Incidente em Cuba expõe tensões no exílio cubano
No dia 25 de fevereiro, um grupo de dez cubanos tentou realizar uma operação clandestina de embarque de uma lancha a partir de Cayo Maratón com destino a Villa Clara, no centro de Cuba. O que era para ser uma missão de encontro e apoio a outros membros do grupo Autodefensas del Pueblo (ADP) resultou em um trágico confronto com a Guarda Costeira cubana, deixando quatro mortos.

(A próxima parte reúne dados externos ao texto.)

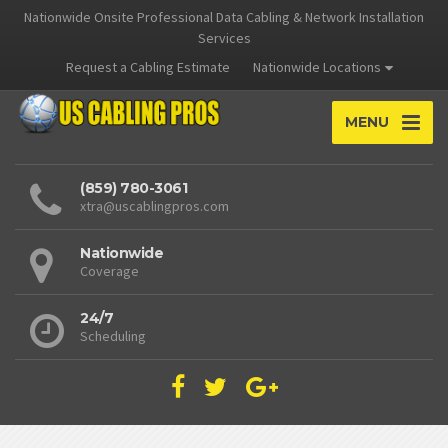
Nationwide Onsite Professional Data Cabling & Network Installation
Services
Request a Cabling Estimate
Nationwide Locations
MENU
(859) 780-3061
xtra@uscablingpros.com
Nationwide
Coverage
24/7
Scheduling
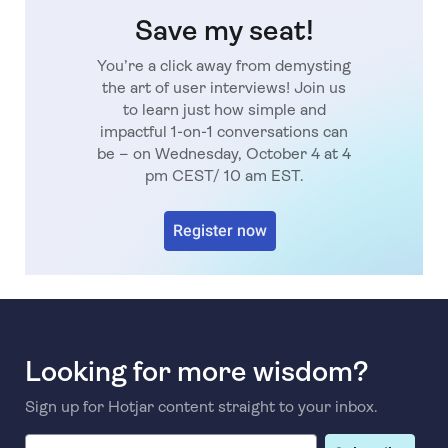
Save my seat!
You’re a click away from demysting
the art of user interviews! Join us
to learn just how simple and
impactful 1-on-1 conversations can
be – on Wednesday, October 4 at 4
pm CEST/ 10 am EST.
Register now
Looking for more wisdom?
Sign up for Hotjar content straight to your inbox.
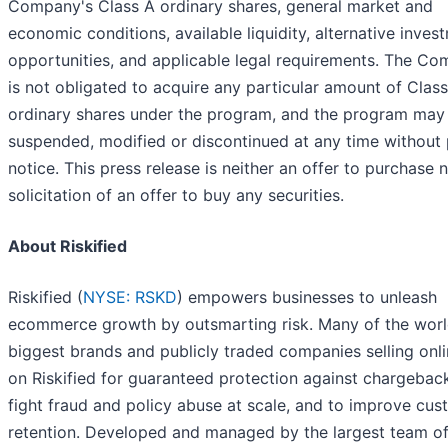
Company's Class A ordinary shares, general market and
economic conditions, available liquidity, alternative inves
opportunities, and applicable legal requirements. The C
is not obligated to acquire any particular amount of Clas
ordinary shares under the program, and the program may
suspended, modified or discontinued at any time without 
notice. This press release is neither an offer to purchase 
solicitation of an offer to buy any securities.
About Riskified
Riskified (
NYSE: RSKD
) empowers businesses to unleash
ecommerce growth by outsmarting risk. Many of the worl
biggest brands and publicly traded companies selling onli
on Riskified for guaranteed protection against chargeback
fight fraud and policy abuse at scale, and to improve cu
retention. Developed and managed by the largest team o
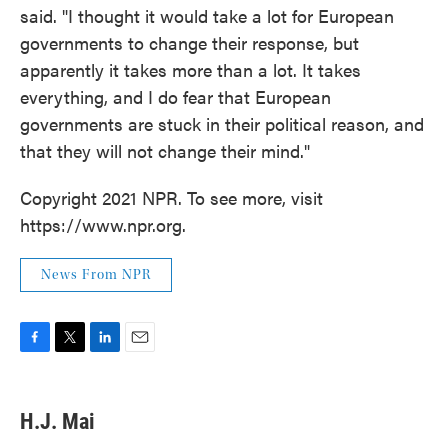
said. "I thought it would take a lot for European
governments to change their response, but
apparently it takes more than a lot. It takes
everything, and I do fear that European
governments are stuck in their political reason, and
that they will not change their mind."
Copyright 2021 NPR. To see more, visit
https://www.npr.org.
News From NPR
F
T
L
E
a
w
i
m
c
i
n
a
e
t
k
i
H.J. Mai
b
t
e
l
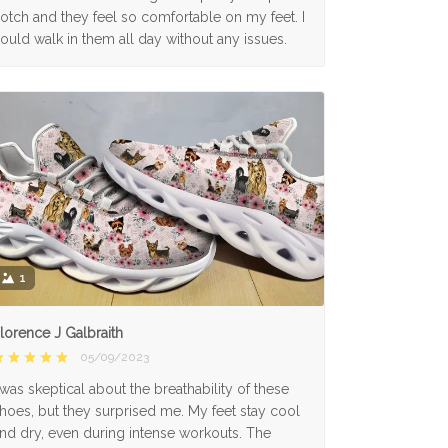
otch and they feel so comfortable on my feet. I
ould walk in them all day without any issues.
1
lorence J Galbraith
05/09/2023
 was skeptical about the breathability of these
hoes, but they surprised me. My feet stay cool
nd dry, even during intense workouts. The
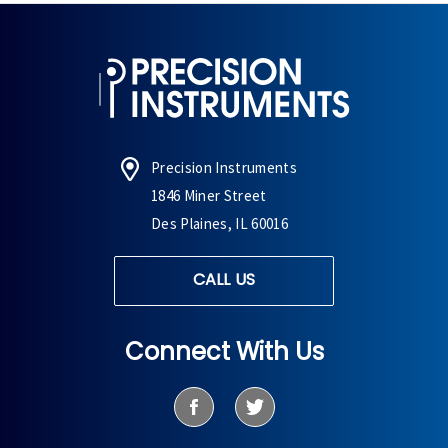
Precision Instruments
1846 Miner Street
Des Plaines, IL 60016
CALL US
Connect With Us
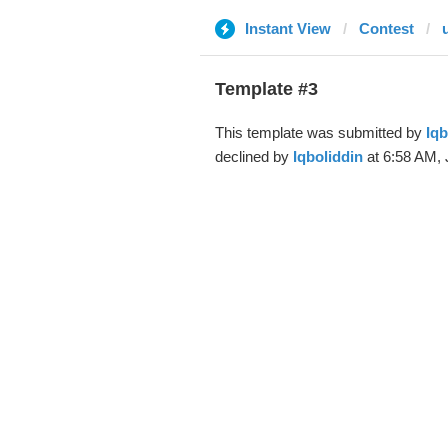
Instant View
Contest
Template #3
This template was submitted by
Iqb
declined by
Iqboliddin
at 6:58 AM, 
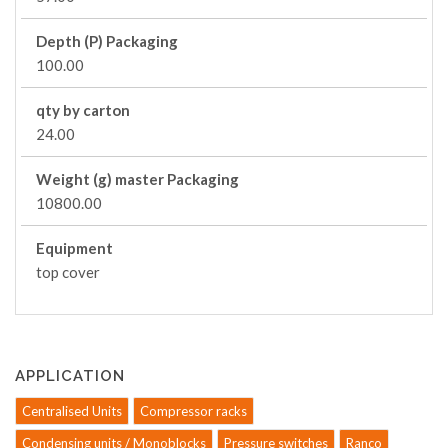
Depth (P) Packaging
100.00
qty by carton
24.00
Weight (g) master Packaging
10800.00
Equipment
top cover
APPLICATION
Centralised Units
Compressor racks
Condensing units / Monoblocks
Pressure switches
Ranco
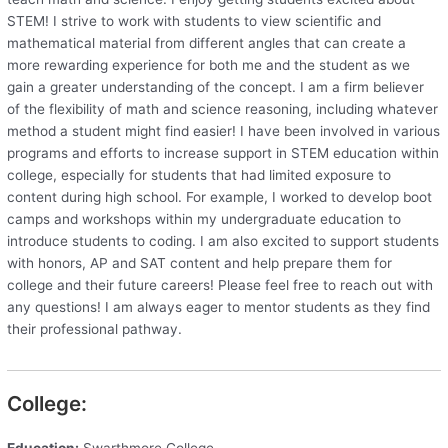
STEM! I strive to work with students to view scientific and
mathematical material from different angles that can create a
more rewarding experience for both me and the student as we
gain a greater understanding of the concept. I am a firm believer
of the flexibility of math and science reasoning, including whatever
method a student might find easier! I have been involved in various
programs and efforts to increase support in STEM education within
college, especially for students that had limited exposure to
content during high school. For example, I worked to develop boot
camps and workshops within my undergraduate education to
introduce students to coding. I am also excited to support students
with honors, AP and SAT content and help prepare them for
college and their future careers! Please feel free to reach out with
any questions! I am always eager to mentor students as they find
their professional pathway.
College:
Education:
Swarthmore College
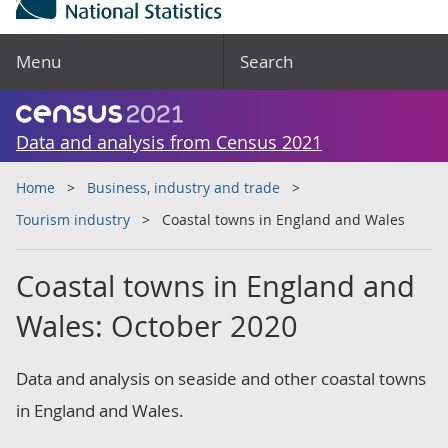
Menu
Search
Data and analysis from Census 2021
Home
Business, industry and trade
Tourism industry
Coastal towns in England and Wales
Coastal towns in England and
Wales: October 2020
Data and analysis on seaside and other coastal towns
in England and Wales.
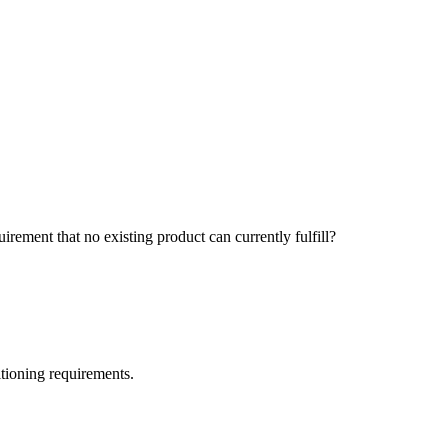
ement that no existing product can currently fulfill?
itioning requirements.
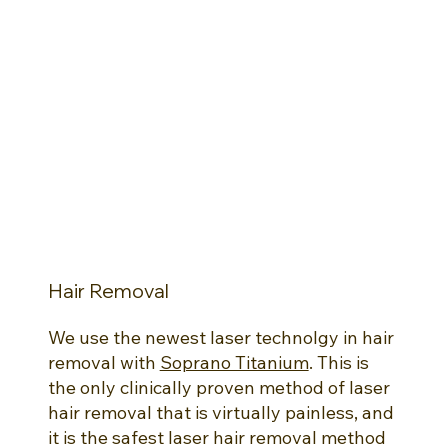
Hair Removal
We use the newest laser technolgy in hair
removal with
Soprano Titanium
. This is
the only clinically proven method of laser
hair removal that is virtually painless, and
it is the safest laser hair removal method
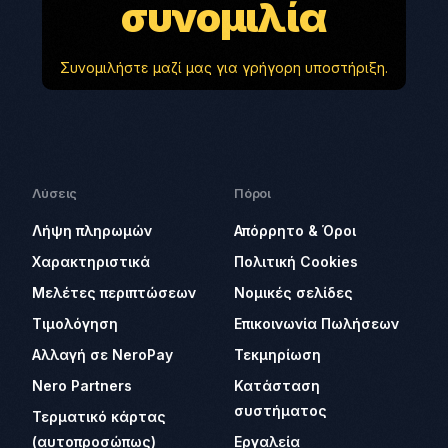
συνομιλία
Συνομιλήστε μαζί μας για γρήγορη υποστήριξη.
Λύσεις
Πόροι
Λήψη πληρωμών
Απόρρητο & Όροι
Χαρακτηριστικά
Πολιτική Cookies
Μελέτες περιπτώσεων
Νομικές σελίδες
Τιμολόγηση
Επικοινωνία Πωλήσεων
Αλλαγή σε NeroPay
Τεκμηρίωση
Nero Partners
Κατάσταση
συστήματος
Τερματικό κάρτας
(αυτοπροσώπως)
Εργαλεία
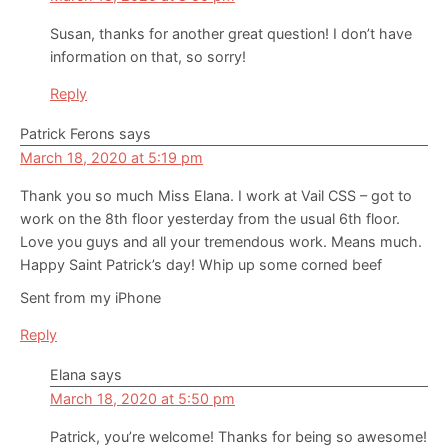
Susan, thanks for another great question! I don’t have
information on that, so sorry!
Reply
Patrick Ferons
says
March 18, 2020 at 5:19 pm
Thank you so much Miss Elana. I work at Vail CSS – got to
work on the 8th floor yesterday from the usual 6th floor.
Love you guys and all your tremendous work. Means much.
Happy Saint Patrick’s day! Whip up some corned beef
Sent from my iPhone
Reply
Elana
says
March 18, 2020 at 5:50 pm
Patrick, you’re welcome! Thanks for being so awesome!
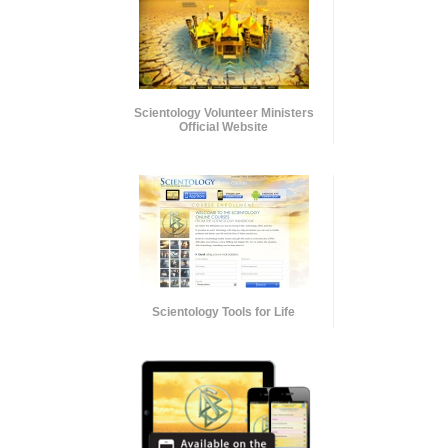
Scientology Volunteer Ministers
Official Website
Scientology Tools for Life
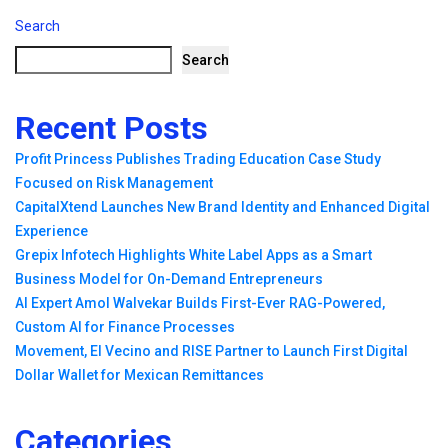
Search
Search
Recent Posts
Profit Princess Publishes Trading Education Case Study
Focused on Risk Management
CapitalXtend Launches New Brand Identity and Enhanced Digital
Experience
Grepix Infotech Highlights White Label Apps as a Smart
Business Model for On-Demand Entrepreneurs
AI Expert Amol Walvekar Builds First-Ever RAG-Powered,
Custom AI for Finance Processes
Movement, El Vecino and RISE Partner to Launch First Digital
Dollar Wallet for Mexican Remittances
Categories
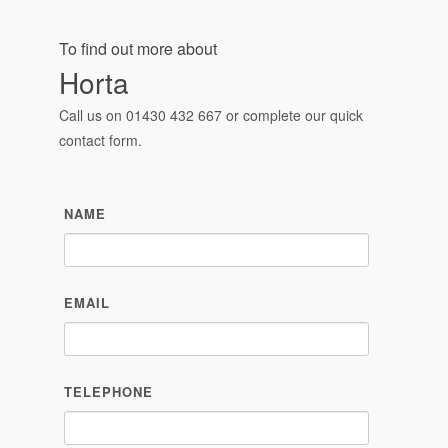
NAME
EMAIL
TELEPHONE
MESSAGE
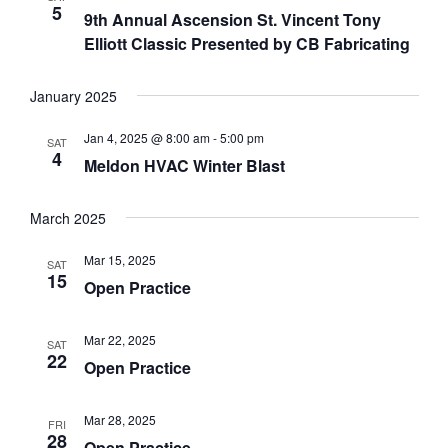
5
9th Annual Ascension St. Vincent Tony
Elliott Classic Presented by CB Fabricating
January 2025
Jan 4, 2025 @ 8:00 am
-
5:00 pm
SAT
4
Meldon HVAC Winter Blast
March 2025
Mar 15, 2025
SAT
15
Open Practice
Mar 22, 2025
SAT
22
Open Practice
Mar 28, 2025
FRI
28
Open Practice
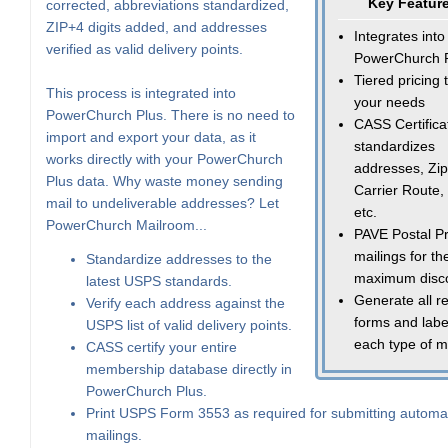
Key Featur
corrected, abbreviations standardized,
ZIP+4 digits added, and addresses
Integrates into
verified as valid delivery points.
PowerChurch 
Tiered pricing t
This process is integrated into
your needs
PowerChurch Plus. There is no need to
CASS Certifica
import and export your data, as it
standardizes
works directly with your PowerChurch
addresses, Zip
Plus data. Why waste money sending
Carrier Route,
mail to undeliverable addresses? Let
etc.
PowerChurch Mailroom...
PAVE Postal Pr
mailings for th
Standardize addresses to the
maximum disc
latest USPS standards.
Generate all r
Verify each address against the
forms and labe
USPS list of valid delivery points.
each type of m
CASS certify your entire
membership database directly in
PowerChurch Plus.
Print USPS Form 3553 as required for submitting automa
mailings.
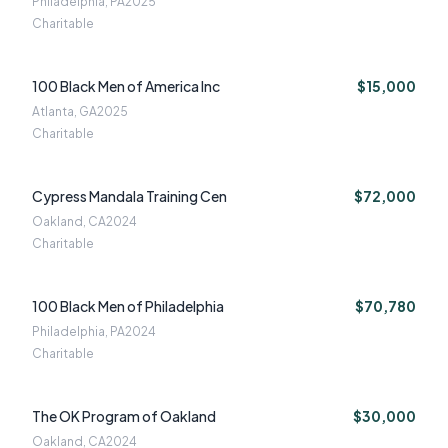
Philadelphia, PA
2025
Charitable
100 Black Men of America Inc
$15,000
Atlanta, GA
2025
Charitable
Cypress Mandala Training Cen
$72,000
Oakland, CA
2024
Charitable
100 Black Men of Philadelphia
$70,780
Philadelphia, PA
2024
Charitable
The OK Program of Oakland
$30,000
Oakland, CA
2024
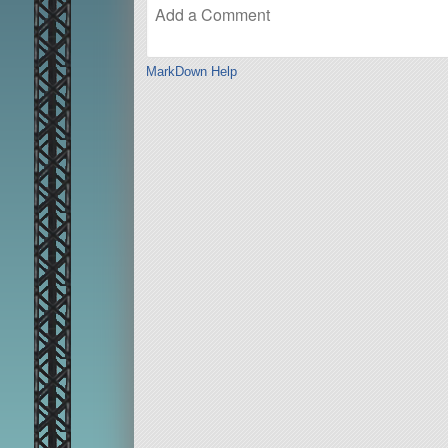
MarkDown Help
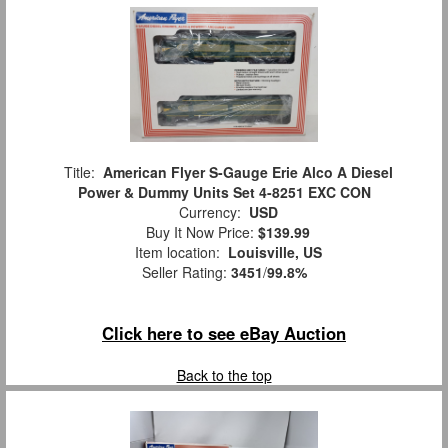
Title:
American Flyer S-Gauge Erie Alco A Diesel
Power & Dummy Units Set 4-8251 EXC CON
Currency:
USD
Buy It Now Price:
$139.99
Item location:
Louisville, US
Seller Rating:
3451
/
99.8%
Click here to see eBay Auction
Back to the top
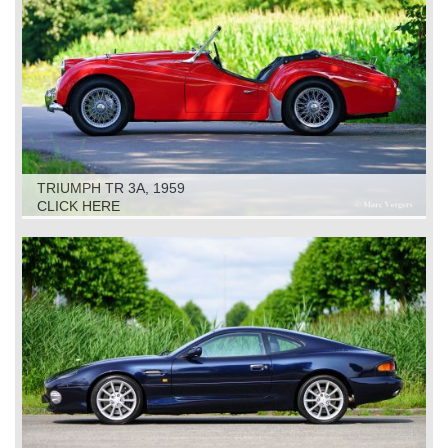
TRIUMPH TR 3A, 1959
CLICK HERE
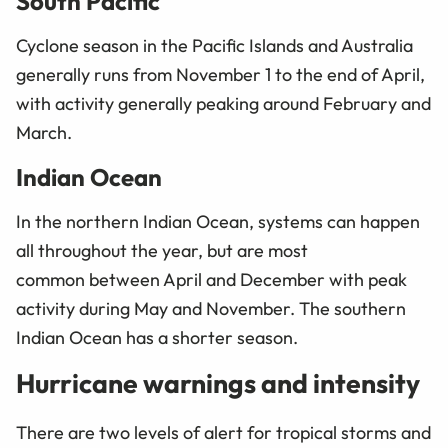
South Pacific
Cyclone season in the Pacific Islands and Australia
generally runs from November 1 to the end of April,
with activity generally peaking around February and
March.
Indian Ocean
In the northern Indian Ocean, systems can happen
all throughout the year, but are most
common between April and December with peak
activity during May and November. The southern
Indian Ocean has a shorter season.
Hurricane warnings and intensity
There are two levels of alert for tropical storms and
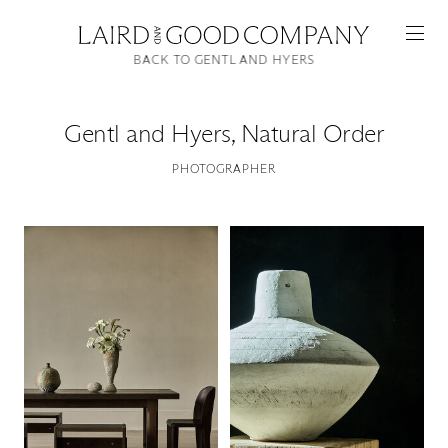
BACK TO GENTL AND HYERS
Gentl and Hyers
,
Natural Order
PHOTOGRAPHER
Featured
Artists
Good Production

As autoridades cubanas rotularam o evento como uma “infiltração terrorista”, alegando que o ataque foi planejado por exilados cubanos em Miami. No entanto, os líderes das ADP defendem que seus membros eram “heróis” realizando uma “missão patriótica” pela liberdade do país. O fundador das ADP, Michel Naranjo Riverón, declarou: "Este é o único grupo disposto a derrubar o regime cubano".
A estrutura das ADP
A organização, de nome também conhecido como Autodefensas del Pueblo (ADP), enfatiza a resistência ativa contra o governo de La Habana. Naranjo, ex-carpinteiro que desde 2021 reside na Flórida após pedir asilo político, afirma que a ADP é a única organização que trabalha efetivamente para a libertação da sua terra natal, fazendo paralelos com ações do passado, como a invasão da Baía dos Porcos em 1961.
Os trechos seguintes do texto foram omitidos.